Oil prices surged and global markets slid Monday after the United States launched multiple airstrikes on Iran and Tehran retaliated with attacks across the Middle East, shattering a fragile calm that had briefly returned to energy markets.
Brent crude jumped 4.7% to $79.59 per barrel while U.S. benchmark crude climbed 4.8% to $74.85. The spike came after the U.S. conducted several waves of strikes into Monday morning, responding to an Iranian attack on a container ship in the Strait of Hormuz that left the vessel ablaze and a crew member missing. Both crude benchmarks had recently fallen back to pre-conflict levels following an interim agreement between the two nations and the resumption of oil shipments through the strait.

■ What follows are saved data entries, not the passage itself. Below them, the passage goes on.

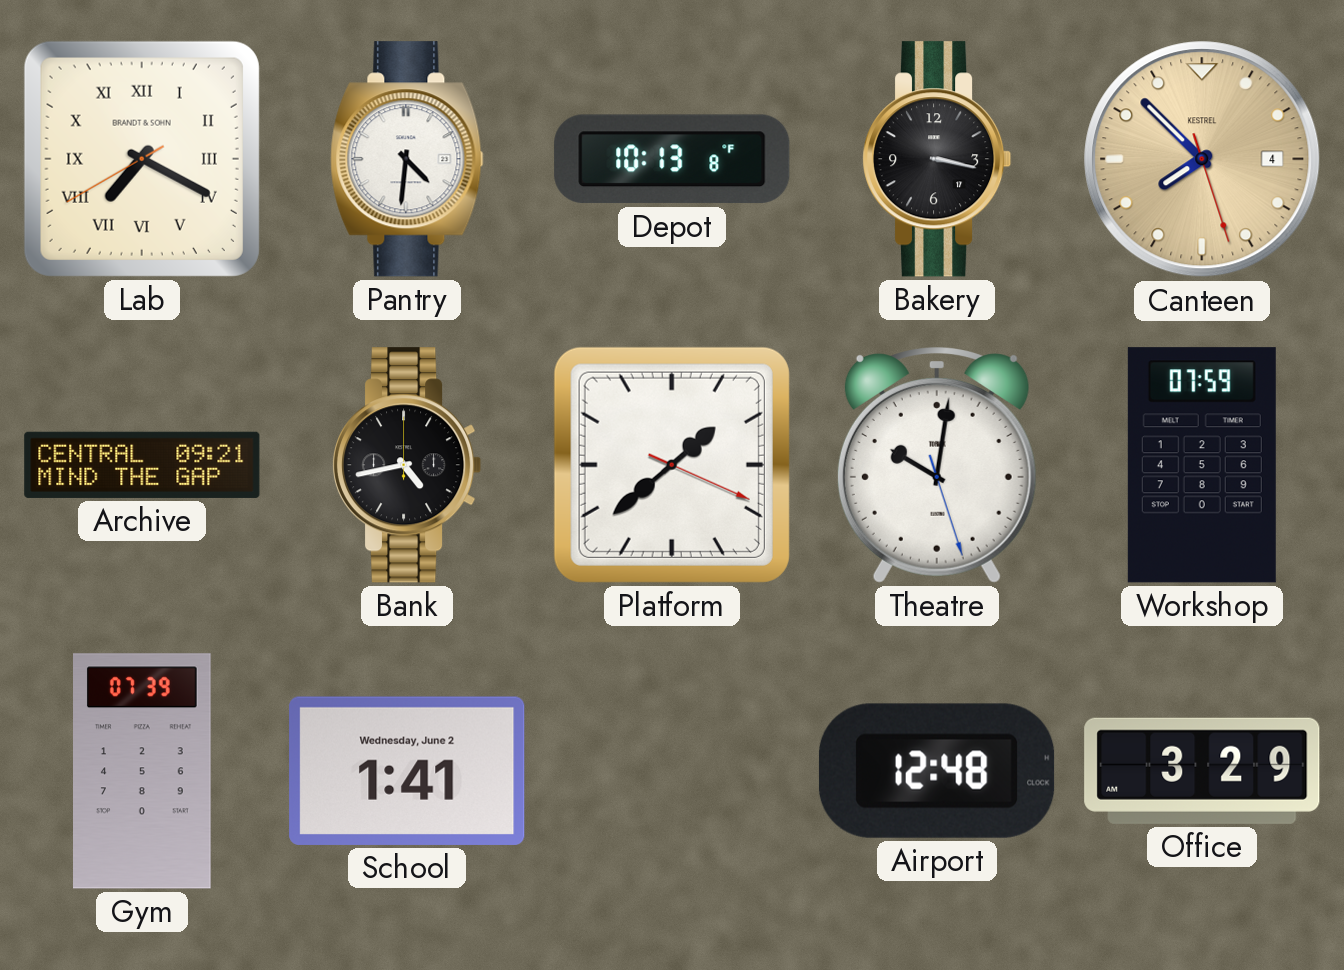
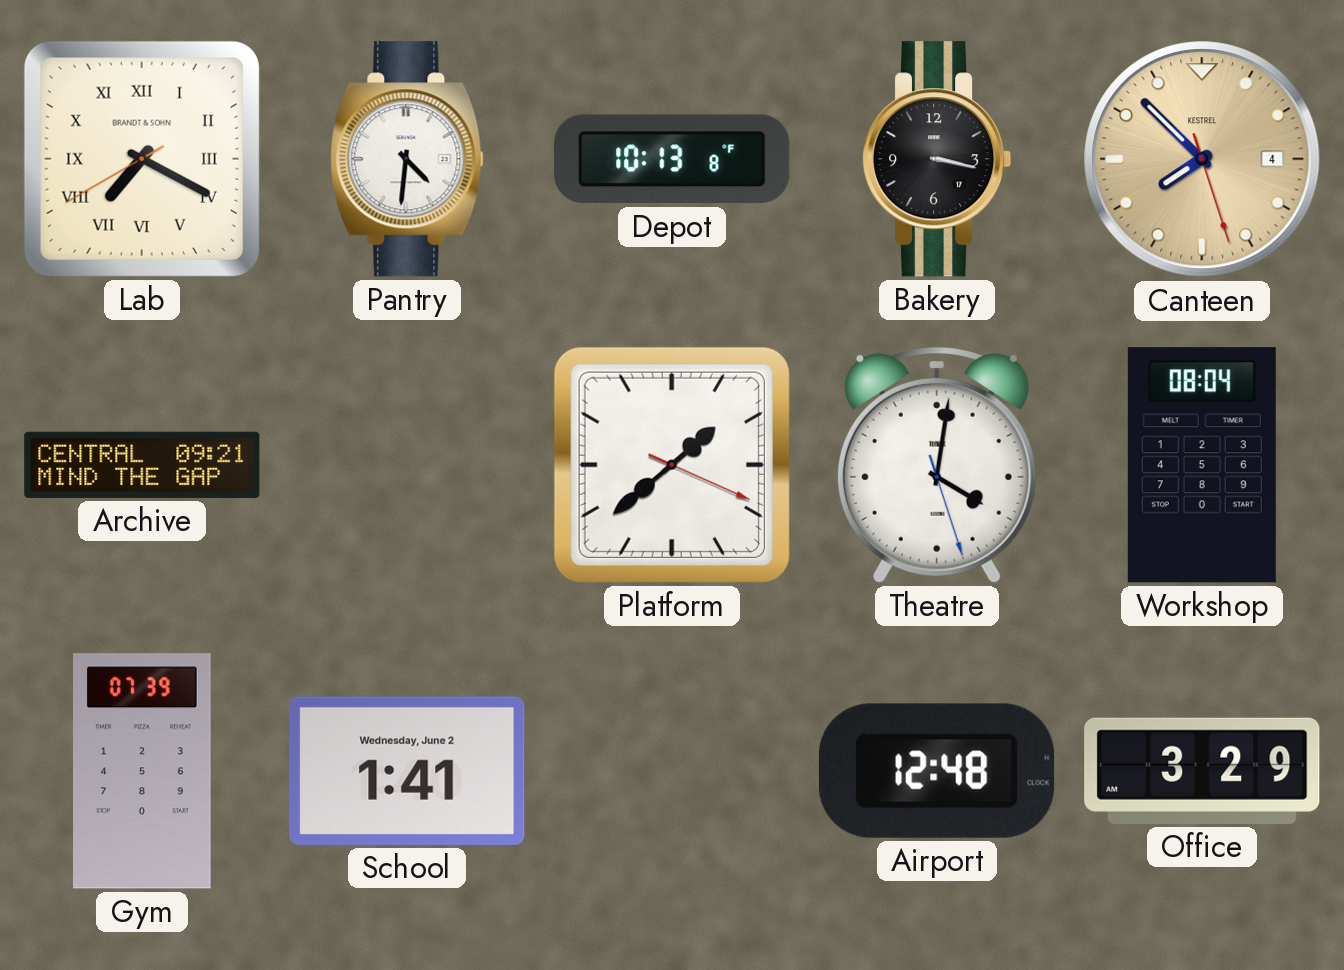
Bank: 4:43 -> none
Theatre: 10:01 -> 4:01
Workshop: 07:59 -> 08:04
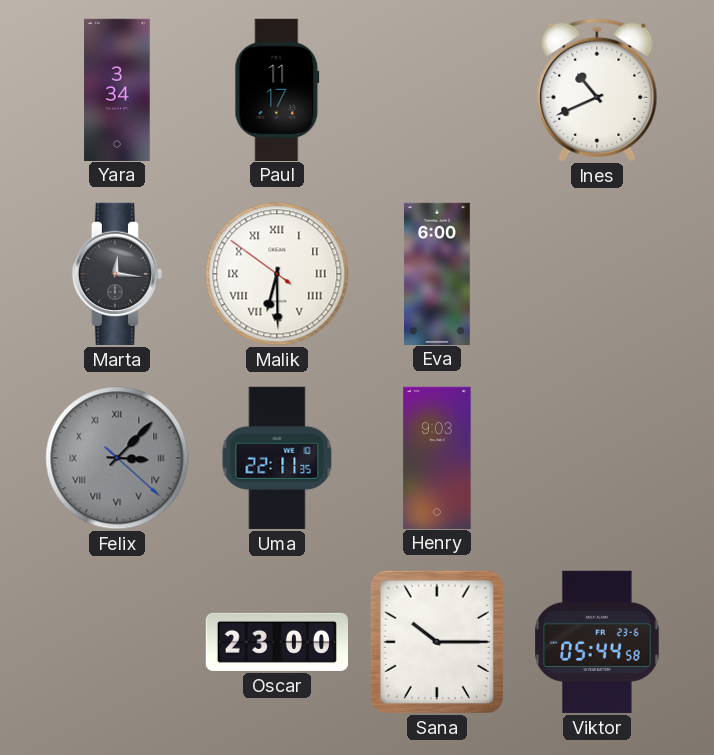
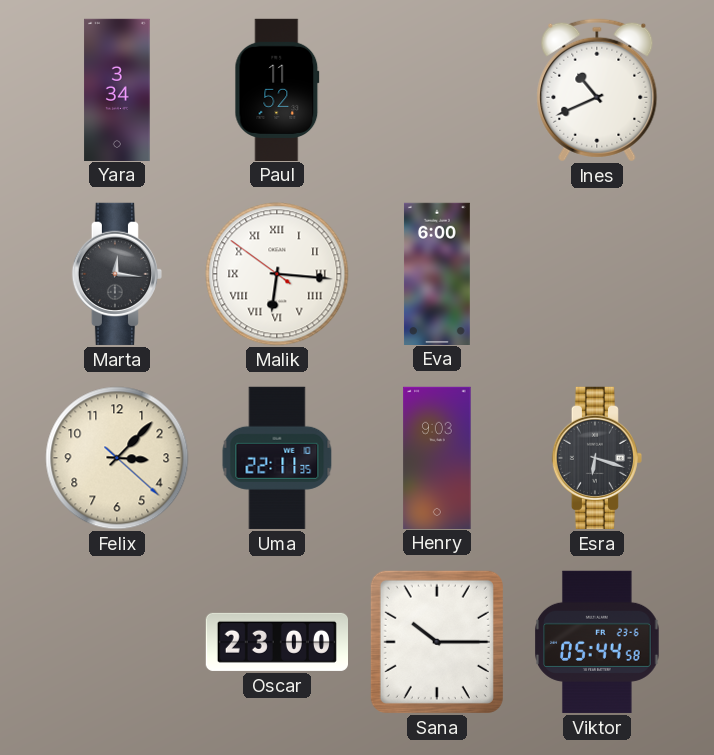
Paul: 11:17 -> 11:52
Malik: 6:29 -> 6:15
Felix dial: grey -> cream
Felix numerals: Roman -> Arabic
Esra: none -> 6:18
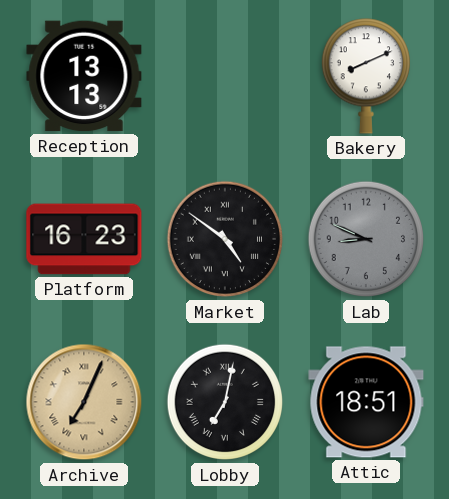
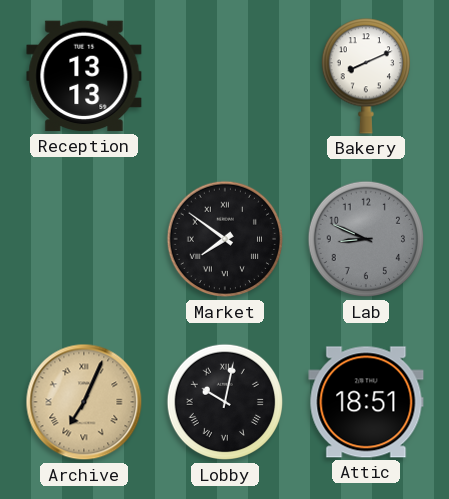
Platform: 16:23 -> none
Market: 4:51 -> 7:51
Lobby: 7:02 -> 10:02
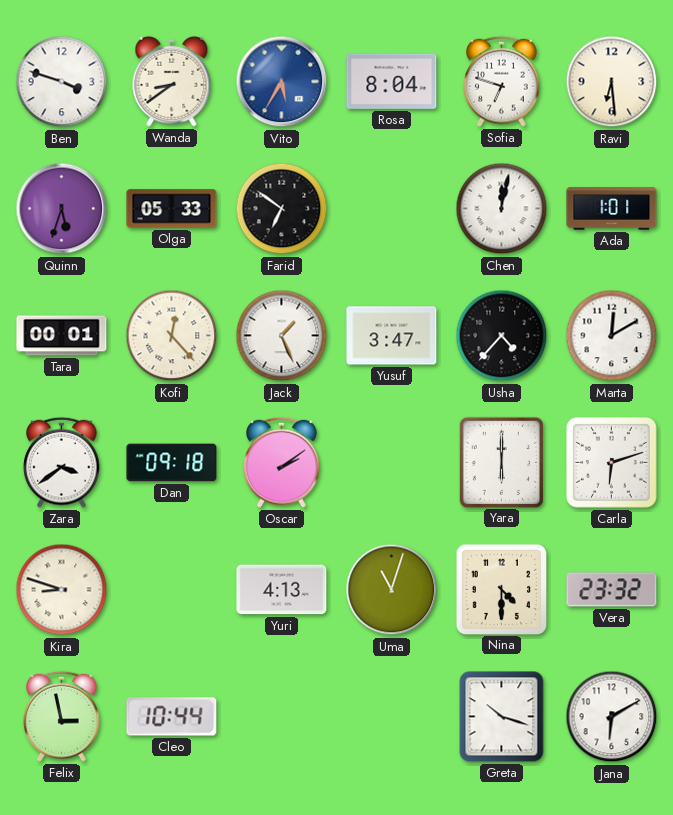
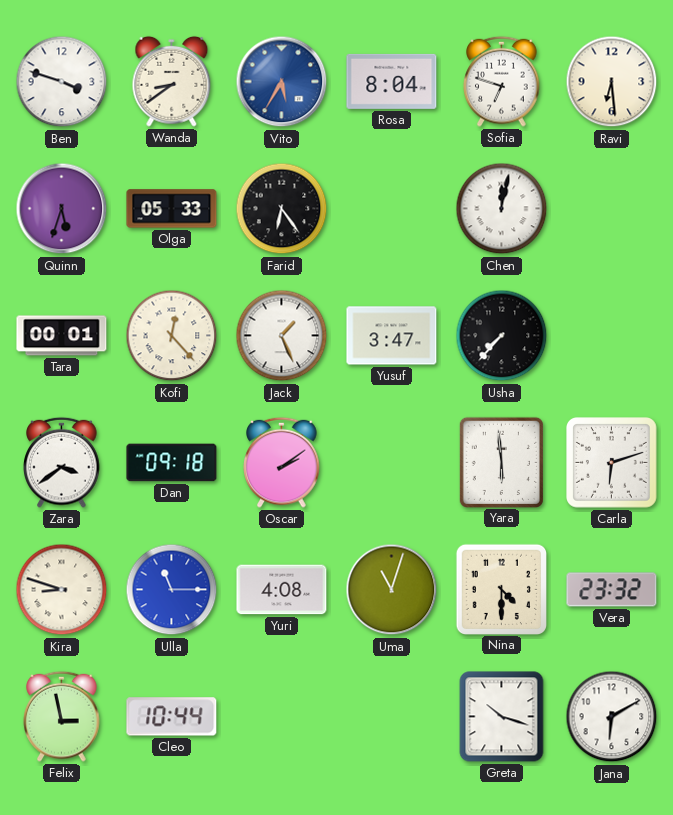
Farid: 6:51 -> 6:24
Ada: 1:01 -> none
Usha: 4:37 -> 7:37
Marta: 12:10 -> none
Yara: 6:00 -> 5:59
Ulla: none -> 11:15
Yuri: 4:13 -> 4:08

Workers and Families Bear the Cost
The renewed violence threatens ordinary people far beyond the immediate conflict zone. Rising oil prices mean higher costs at the pump for working families already stretched by inflation. They also risk pushing up prices for food, transportation, and consumer goods that depend on fuel for production and delivery. Iran's retaliatory strikes targeted countries across the Middle East, expanding the circle of communities facing potential disruption and danger.
U.S. stock futures fell sharply, with the S&P 500 contract down 0.6% and the Nasdaq composite future losing 1.3%. Asian markets absorbed heavy losses, with Seoul's Kospi plunging 8.2% to 6,864.84 and Tokyo's Nikkei 225 dropping 2.2% to 67,055.67. South Korean chipmaker SK Hynix, which had soared 13% in its Friday debut on Wall Street after raising $26.5 billion, slumped 13.3% in Seoul. Rival Samsung Electronics sank 10.5%.
AI Boom Meets Market Reality
The sharp reversal for chip stocks highlights growing concerns about whether artificial intelligence's explosive growth can sustain the valuations that have lifted tech companies to record heights. SK Hynix's stock had surged more than 600% over the past year on AI euphoria, but analysts warn that the sector's historical boom-and-bust cycles haven't disappeared.
"The reason why this stock, along with other memory chip makers, has gone parabolic is that AI demand has somehow created the perception that a sector historically defined by boom-and-bust cycles could remain permanently in the boom phase," said Ipek Ozkardeskaya of Swissquote. She noted that technological breakthroughs or a slowdown in AI infrastructure investment "could quickly turn the market into one of oversupply," even as SK Hynix plans to double its production capacity.
Nvidia rose 4% Friday, providing the strongest single lift to the S&P 500, which gained 0.4%. The Dow Jones Industrial Average added 0.3% and the Nasdaq composite climbed 0.3%. But the concentration of market gains in a handful of AI stocks raises questions about whether broader economic gains will materialize for workers and communities.
Inflation Threat Returns
Worries about how continued fighting with Iran will affect global crude flows are clouding the outlook for both energy costs and overall inflation. High bond yields have been weighing on financial markets worldwide since more expensive oil and persistent inflation could push the Federal Reserve and other central banks to raise interest rates. Higher rates can keep a lid on inflation but also slow the economy and hurt prices for investments.
The focus on Wall Street is shifting to the upcoming earnings season for companies' spring profits. Major banks including Bank of America, Citigroup, JPMorgan Chase, Goldman Sachs and Wells Fargo will all report Tuesday. Companies across industries will need to produce substantial profit growth to justify stock prices that are broadly near records.
In currency trading, the U.S. dollar rose to 162.10 Japanese yen from 161.72 yen. The euro fell to $1.1405 from $1.1408. Hong Kong's Hang Seng edged 0.1% higher to 24,200.67, while Shanghai's Composite index shed 1.9% to 3,920.50. Australia's S&P/ASX 200 declined 0.1% to 8,792.30.
Why This Matters:
The renewed U.S.-Iran conflict threatens to derail the economic stability that working families depend on, pushing up costs for essential goods just as inflation had begun to moderate. Higher oil prices don't just affect drivers—they ripple through supply chains, raising prices for groceries, heating, and consumer products. The market turmoil also exposes how concentrated today's stock gains have become in a handful of tech companies, raising questions about whether the AI boom will deliver broad-based prosperity or simply inflate asset bubbles that benefit wealthy investors. For central banks, the challenge of balancing inflation control against economic growth becomes harder when geopolitical shocks disrupt energy markets. The human cost extends from missing crew members on attacked ships to families facing higher costs and workers whose retirement savings are exposed to volatile markets driven by forces beyond their control.